Cory Booker’s Not A Dissident, But This Is An Opportunity To Step It Up

 As I write this, Senator Cory Booker of New Jersey is shortly to start in on his fifth hour of talking on the Senate floor, an action he says is “disrupting business as usual”. It brought to mind a piece from The Bulwark by Jonathan V. Last from last week that I only encountered in the past day or two.

In it, Last makes a series of arguments and observations about how to behave like a proper dissident movement in opposition to Mine Furor, Couch Fucker, Phony Stark, WhiskeyLeaks, Wormwood, and all the other fascist hangers-on of the Republican Party as they methodically go about dismantling the American state.and the constitutional order.

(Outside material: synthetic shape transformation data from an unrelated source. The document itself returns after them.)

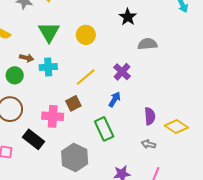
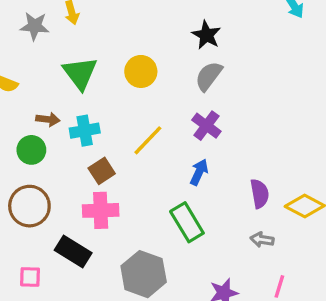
gray semicircle: (147, 44) -> (209, 76), moved, turned -42
brown square: (73, 103) -> (102, 171), moved

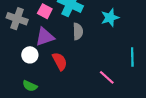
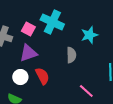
gray semicircle: (78, 31) -> (71, 55), moved
white circle: (30, 55) -> (20, 77), moved

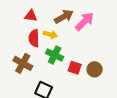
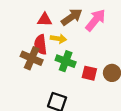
red triangle: (31, 16) -> (45, 20), moved
brown cross: (23, 63) -> (32, 58), moved

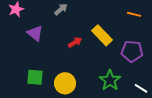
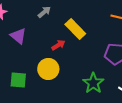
yellow rectangle: (102, 35) -> (75, 29), moved
yellow circle: (65, 83) -> (48, 69), moved

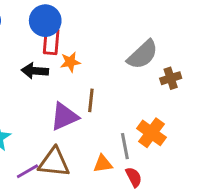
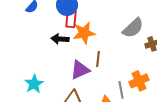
orange star: (70, 62) -> (84, 33), size x1.6
orange cross: (151, 133) -> (139, 81), turned 30

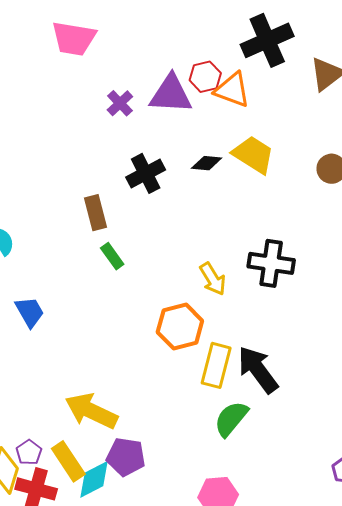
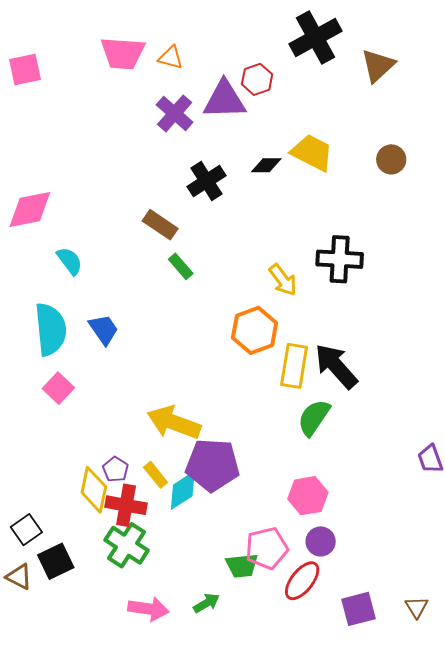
orange triangle: (232, 90) -> (171, 58), moved, size x0.7
purple cross: (120, 103) -> (175, 113), size x1.4
brown rectangle: (95, 213) -> (160, 225), turned -36
purple pentagon: (126, 457) -> (212, 465), size x1.4
yellow rectangle: (68, 461) -> (156, 475), size x0.7

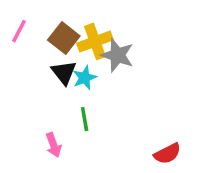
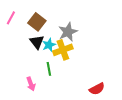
yellow cross: (95, 41) -> (63, 50), moved
gray star: (117, 55) -> (68, 32), turned 30

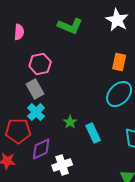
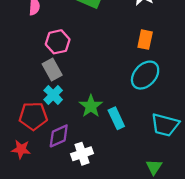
green star: (70, 122) -> (91, 106), size x1.5

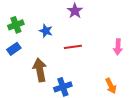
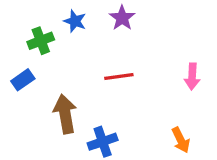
green cross: (16, 25) -> (41, 41), moved
blue star: (46, 31) -> (75, 21), moved

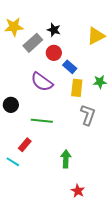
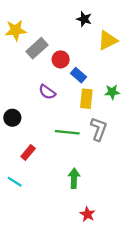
black star: (54, 30) -> (84, 19), moved
purple semicircle: (42, 82) -> (47, 92), size x0.7
green line: (42, 121) -> (67, 132), moved
red rectangle: (25, 145) -> (28, 152), moved

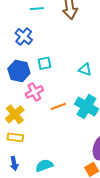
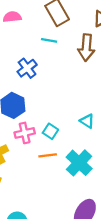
cyan square: (44, 63) -> (50, 131), moved, turned 32

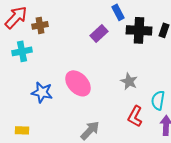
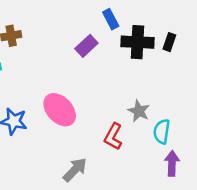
gray star: (129, 81) -> (139, 111), moved
red L-shape: (135, 116) -> (113, 137), moved

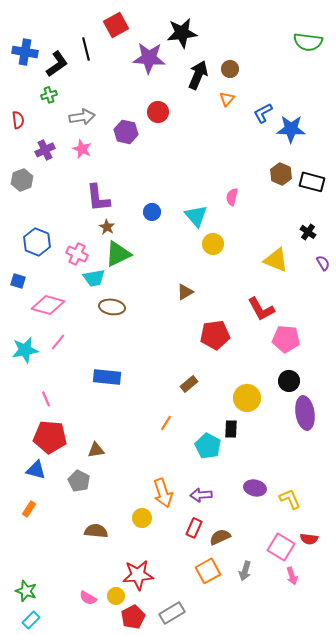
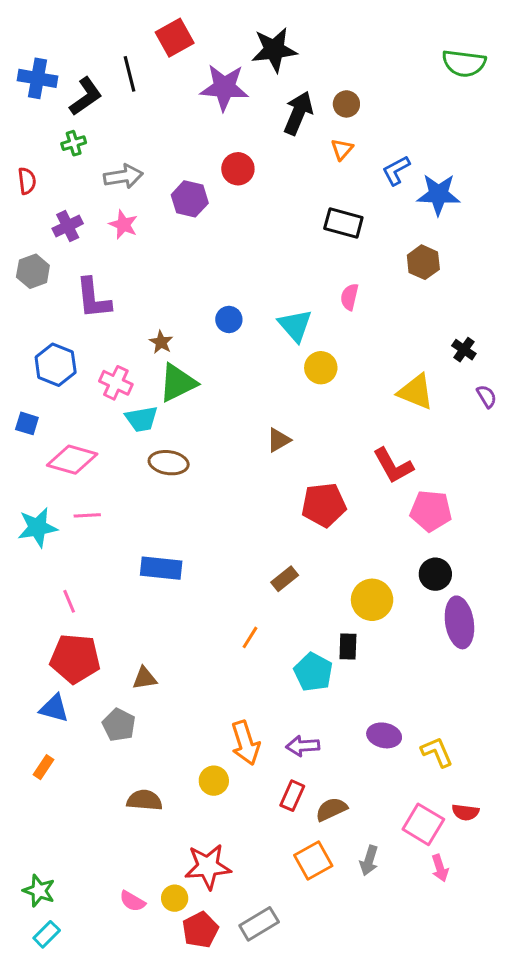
black rectangle: (312, 182) -> (343, 223), moved
purple L-shape: (98, 198) -> (93, 298), moved
pink line: (58, 342) -> (87, 515), turned 48

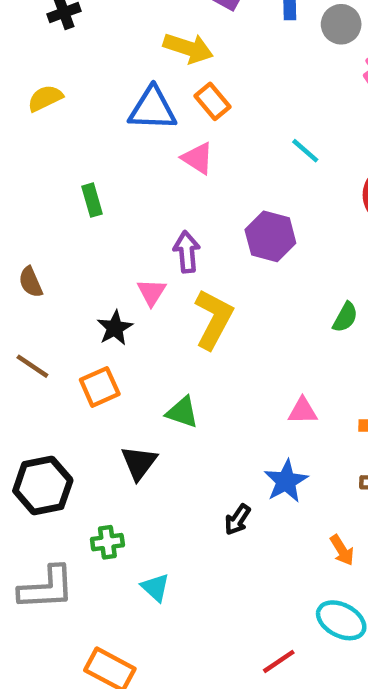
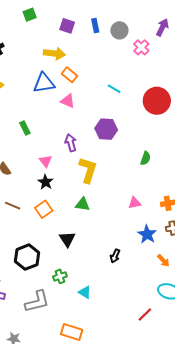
pink triangle: (152, 292) -> (46, 161), moved
green triangle: (182, 412) -> (83, 204), moved
blue star: (286, 481) -> (147, 234), moved

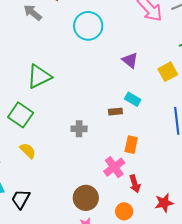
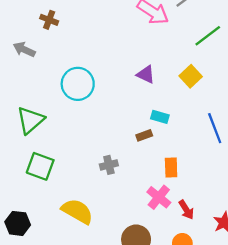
cyan circle: (88, 26) -> (78, 84), moved
green triangle: (39, 76) -> (30, 120), moved
yellow semicircle: (28, 151) -> (77, 211), moved, size x1.6

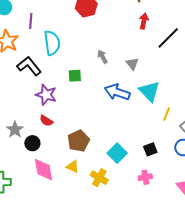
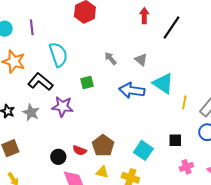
purple line: (31, 21) -> (32, 27), moved
red semicircle: (46, 121) -> (80, 150), moved
gray star: (15, 130) -> (31, 113), moved
black square: (150, 149) -> (175, 140), turned 32
pink cross: (145, 177) -> (186, 167), moved

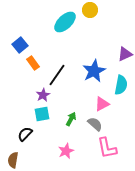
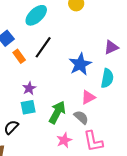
cyan ellipse: (65, 22) -> (36, 15), moved
black line: (57, 75) -> (43, 47), moved
green arrow: (71, 119) -> (57, 112), size x1.6
pink star: (66, 151) -> (64, 140), moved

I’m not going to recap everything Last says because what’s important and what I’ve been stuck on since I read it is that I don’t know how to navigate its unmentioned tension between “everyone in the anti-Trump opposition needs to support one another” and “the movement must be […] oppositional to the status quo”. This tension cannot help but exist because we know there are plenty of anti-Trumpists who, in fact, do just want a return to the status quo.

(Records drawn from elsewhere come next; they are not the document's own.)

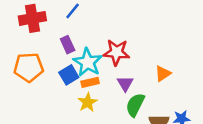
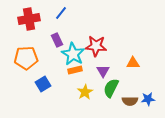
orange triangle: (163, 74) -> (133, 63), turned 32
blue square: (69, 75) -> (43, 84), moved
yellow star: (88, 102) -> (85, 92), moved

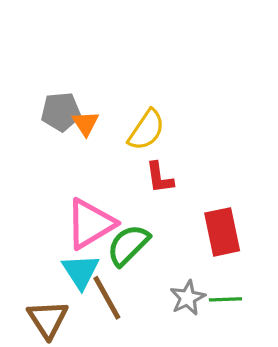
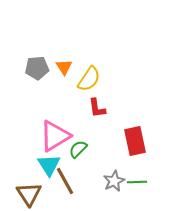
orange triangle: (86, 123) -> (64, 67), moved
green semicircle: (128, 245) -> (78, 149), size x0.7

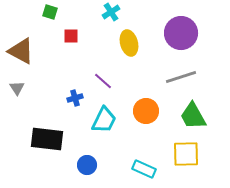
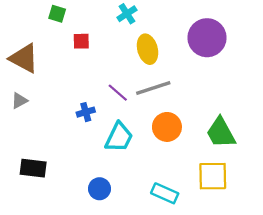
gray line: (181, 77) -> (153, 88), moved
gray triangle: (17, 88) -> (19, 101), turned 35
black rectangle: (47, 139) -> (33, 168), moved, size x0.7

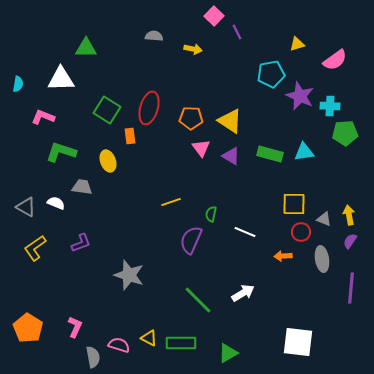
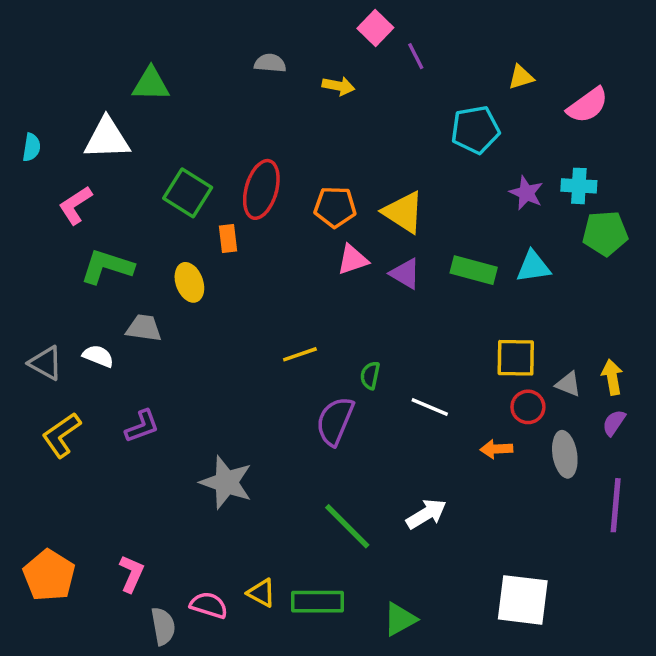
purple star: (300, 96) -> (526, 193), moved, size x0.7
pink L-shape: (43, 117) -> (75, 205), turned -55
pink triangle: (201, 148) -> (353, 260), turned 48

Which is what brings us back to the beginning and the matter of Senator Booker’s “filibuster”.

On the subject of unmentioned things, Talking Points Memo got a sneak peak of Booker’s plan, but failed provide some pretty important context: Booker voted to confirm four of Mine Furor’s nominees. Even if you somehow believe it’s possible for any nominee to be acceptable when the person who nominated them is a fascist (spoiler: it isn’t), one of those four was Marco fucking Rubio.

Booker easily could be the poster child for corporate, centrist Democrats who just want to get things back to the status quo of their established grift, and at least by the liberal echo chamber (complimentary) of Bluesky opinion is pretty divided on how to view his performance tonight. Were we to use a Lastian analysis, when a corporate centrist Senator rises to speak against the administration for some indeterminate number of hours, should we be focused on the “everyone in the anti-Trump opposition needs to support one another” part or the “movement must be […] oppositional to the status quo” part?

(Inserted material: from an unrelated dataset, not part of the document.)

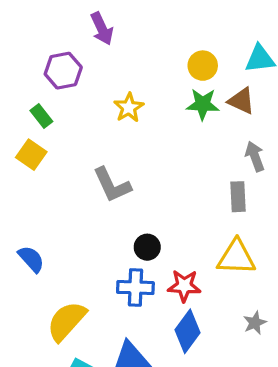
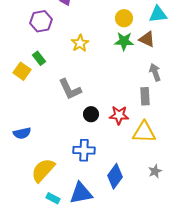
green rectangle: (41, 116) -> (39, 58), moved
black circle: (147, 247) -> (91, 114), moved
blue semicircle: (31, 259) -> (22, 133), turned 120
red star: (184, 286) -> (119, 115), moved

Am I glad Booker is doing what he’s doing? Sure. But we’re two months into the federal government having fallen to fascists and this “filibuster” literally is the barest minimum type of disruption that can happen in the Senate. That it’s a corporate centrist Democrat who voted to confirm Little Marco, however, means that I’m not exactly giving out the bonus points.

In the current environment, this is just Booker actually doing his job. Granted, it’s in a way that most other Senate Democrats are not, and yes, we should credit that to whatever extent seems appropriate.

Early in February, however, Indivisible posted a detailed explainer (since inexplicably removed from their website) on how Senate Democrats could use some arcane procedural levers to dramatically slow down the business of the Senate: by weaponizing the absence of a quorum, and objecting to unanimous consent requests. Not a single Democratic Senator has risen to this challenge. Instead, we were subjected to the inept theater of Senate Chuck Schumer.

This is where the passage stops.